_What to produce:_
Start at the top of the records below and copy them exactly to the end.

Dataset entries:
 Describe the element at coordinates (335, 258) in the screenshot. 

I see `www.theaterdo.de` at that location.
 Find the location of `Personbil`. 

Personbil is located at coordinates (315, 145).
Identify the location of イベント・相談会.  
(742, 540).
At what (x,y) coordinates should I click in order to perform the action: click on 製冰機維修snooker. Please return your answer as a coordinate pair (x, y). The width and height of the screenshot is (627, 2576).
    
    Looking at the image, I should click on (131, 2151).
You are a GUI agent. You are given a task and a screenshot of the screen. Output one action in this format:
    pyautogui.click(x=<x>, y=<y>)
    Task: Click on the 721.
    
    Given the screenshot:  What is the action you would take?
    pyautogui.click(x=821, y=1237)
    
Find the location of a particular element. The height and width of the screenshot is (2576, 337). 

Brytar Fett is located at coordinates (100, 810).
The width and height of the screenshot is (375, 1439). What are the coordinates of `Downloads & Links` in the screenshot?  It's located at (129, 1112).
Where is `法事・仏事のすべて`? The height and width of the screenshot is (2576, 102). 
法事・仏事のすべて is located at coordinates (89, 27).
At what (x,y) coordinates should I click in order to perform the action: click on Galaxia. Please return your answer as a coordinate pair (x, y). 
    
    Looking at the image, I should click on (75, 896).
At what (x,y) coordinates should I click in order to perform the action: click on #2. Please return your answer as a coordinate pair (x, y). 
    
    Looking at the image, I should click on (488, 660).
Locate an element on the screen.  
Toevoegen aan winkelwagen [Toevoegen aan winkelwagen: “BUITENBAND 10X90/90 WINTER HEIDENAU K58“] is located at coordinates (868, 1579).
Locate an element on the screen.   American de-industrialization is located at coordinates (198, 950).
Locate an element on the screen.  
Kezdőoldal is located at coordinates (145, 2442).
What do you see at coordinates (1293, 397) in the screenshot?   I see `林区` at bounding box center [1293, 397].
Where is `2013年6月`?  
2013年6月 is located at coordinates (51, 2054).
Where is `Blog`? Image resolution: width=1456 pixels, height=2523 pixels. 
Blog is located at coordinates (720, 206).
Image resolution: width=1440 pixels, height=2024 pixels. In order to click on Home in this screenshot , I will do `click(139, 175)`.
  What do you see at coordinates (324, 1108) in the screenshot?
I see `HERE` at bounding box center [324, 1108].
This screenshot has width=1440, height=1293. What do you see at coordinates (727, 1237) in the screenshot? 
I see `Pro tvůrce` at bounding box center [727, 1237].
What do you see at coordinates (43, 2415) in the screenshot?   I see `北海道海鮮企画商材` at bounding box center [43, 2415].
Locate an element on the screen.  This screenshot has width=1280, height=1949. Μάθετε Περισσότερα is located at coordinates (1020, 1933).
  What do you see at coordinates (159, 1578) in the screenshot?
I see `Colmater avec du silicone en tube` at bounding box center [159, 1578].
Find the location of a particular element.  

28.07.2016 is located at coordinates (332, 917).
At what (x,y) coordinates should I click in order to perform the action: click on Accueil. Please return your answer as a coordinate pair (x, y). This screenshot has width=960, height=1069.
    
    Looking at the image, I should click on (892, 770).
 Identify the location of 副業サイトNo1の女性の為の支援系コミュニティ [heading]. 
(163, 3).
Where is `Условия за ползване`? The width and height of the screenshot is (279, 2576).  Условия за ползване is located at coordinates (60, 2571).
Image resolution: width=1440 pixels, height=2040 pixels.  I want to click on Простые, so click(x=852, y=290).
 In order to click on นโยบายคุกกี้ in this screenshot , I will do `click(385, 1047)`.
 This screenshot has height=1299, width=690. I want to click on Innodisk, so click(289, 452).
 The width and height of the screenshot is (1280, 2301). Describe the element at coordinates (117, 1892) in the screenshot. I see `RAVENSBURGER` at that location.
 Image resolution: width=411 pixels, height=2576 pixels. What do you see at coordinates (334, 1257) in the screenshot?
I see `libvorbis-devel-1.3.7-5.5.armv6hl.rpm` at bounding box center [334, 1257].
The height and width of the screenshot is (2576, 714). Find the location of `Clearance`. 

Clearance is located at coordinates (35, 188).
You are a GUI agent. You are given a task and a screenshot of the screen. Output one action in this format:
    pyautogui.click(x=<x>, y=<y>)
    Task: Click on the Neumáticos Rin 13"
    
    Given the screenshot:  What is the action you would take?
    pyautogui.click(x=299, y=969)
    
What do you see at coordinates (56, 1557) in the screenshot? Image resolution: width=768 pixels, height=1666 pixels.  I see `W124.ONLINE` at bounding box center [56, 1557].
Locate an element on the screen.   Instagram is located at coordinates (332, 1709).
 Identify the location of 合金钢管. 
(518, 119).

_Solution for this task:_
 Describe the element at coordinates (335, 258) in the screenshot. 

I see `www.theaterdo.de` at that location.
 Find the location of `Personbil`. 

Personbil is located at coordinates (315, 145).
Identify the location of イベント・相談会.  
(742, 540).
At what (x,y) coordinates should I click in order to perform the action: click on 製冰機維修snooker. Please return your answer as a coordinate pair (x, y). The width and height of the screenshot is (627, 2576).
    
    Looking at the image, I should click on (131, 2151).
You are a GUI agent. You are given a task and a screenshot of the screen. Output one action in this format:
    pyautogui.click(x=<x>, y=<y>)
    Task: Click on the 721.
    
    Given the screenshot:  What is the action you would take?
    pyautogui.click(x=821, y=1237)
    
Find the location of a particular element. The height and width of the screenshot is (2576, 337). 

Brytar Fett is located at coordinates (100, 810).
The width and height of the screenshot is (375, 1439). What are the coordinates of `Downloads & Links` in the screenshot?  It's located at (129, 1112).
Where is `法事・仏事のすべて`? The height and width of the screenshot is (2576, 102). 
法事・仏事のすべて is located at coordinates (89, 27).
At what (x,y) coordinates should I click in order to perform the action: click on Galaxia. Please return your answer as a coordinate pair (x, y). 
    
    Looking at the image, I should click on (75, 896).
At what (x,y) coordinates should I click in order to perform the action: click on #2. Please return your answer as a coordinate pair (x, y). 
    
    Looking at the image, I should click on (488, 660).
Locate an element on the screen.  
Toevoegen aan winkelwagen [Toevoegen aan winkelwagen: “BUITENBAND 10X90/90 WINTER HEIDENAU K58“] is located at coordinates (868, 1579).
Locate an element on the screen.   American de-industrialization is located at coordinates (198, 950).
Locate an element on the screen.  
Kezdőoldal is located at coordinates (145, 2442).
What do you see at coordinates (1293, 397) in the screenshot?   I see `林区` at bounding box center [1293, 397].
Where is `2013年6月`?  
2013年6月 is located at coordinates (51, 2054).
Where is `Blog`? Image resolution: width=1456 pixels, height=2523 pixels. 
Blog is located at coordinates (720, 206).
Image resolution: width=1440 pixels, height=2024 pixels. In order to click on Home in this screenshot , I will do `click(139, 175)`.
  What do you see at coordinates (324, 1108) in the screenshot?
I see `HERE` at bounding box center [324, 1108].
This screenshot has width=1440, height=1293. What do you see at coordinates (727, 1237) in the screenshot? 
I see `Pro tvůrce` at bounding box center [727, 1237].
What do you see at coordinates (43, 2415) in the screenshot?   I see `北海道海鮮企画商材` at bounding box center [43, 2415].
Locate an element on the screen.  This screenshot has width=1280, height=1949. Μάθετε Περισσότερα is located at coordinates (1020, 1933).
  What do you see at coordinates (159, 1578) in the screenshot?
I see `Colmater avec du silicone en tube` at bounding box center [159, 1578].
Find the location of a particular element.  

28.07.2016 is located at coordinates (332, 917).
At what (x,y) coordinates should I click in order to perform the action: click on Accueil. Please return your answer as a coordinate pair (x, y). This screenshot has width=960, height=1069.
    
    Looking at the image, I should click on (892, 770).
 Identify the location of 副業サイトNo1の女性の為の支援系コミュニティ [heading]. 
(163, 3).
Where is `Условия за ползване`? The width and height of the screenshot is (279, 2576).  Условия за ползване is located at coordinates (60, 2571).
Image resolution: width=1440 pixels, height=2040 pixels.  I want to click on Простые, so click(x=852, y=290).
 In order to click on นโยบายคุกกี้ in this screenshot , I will do `click(385, 1047)`.
 This screenshot has height=1299, width=690. I want to click on Innodisk, so click(289, 452).
 The width and height of the screenshot is (1280, 2301). Describe the element at coordinates (117, 1892) in the screenshot. I see `RAVENSBURGER` at that location.
 Image resolution: width=411 pixels, height=2576 pixels. What do you see at coordinates (334, 1257) in the screenshot?
I see `libvorbis-devel-1.3.7-5.5.armv6hl.rpm` at bounding box center [334, 1257].
The height and width of the screenshot is (2576, 714). Find the location of `Clearance`. 

Clearance is located at coordinates (35, 188).
You are a GUI agent. You are given a task and a screenshot of the screen. Output one action in this format:
    pyautogui.click(x=<x>, y=<y>)
    Task: Click on the Neumáticos Rin 13"
    
    Given the screenshot:  What is the action you would take?
    pyautogui.click(x=299, y=969)
    
What do you see at coordinates (56, 1557) in the screenshot? Image resolution: width=768 pixels, height=1666 pixels.  I see `W124.ONLINE` at bounding box center [56, 1557].
Locate an element on the screen.   Instagram is located at coordinates (332, 1709).
 Identify the location of 合金钢管. 
(518, 119).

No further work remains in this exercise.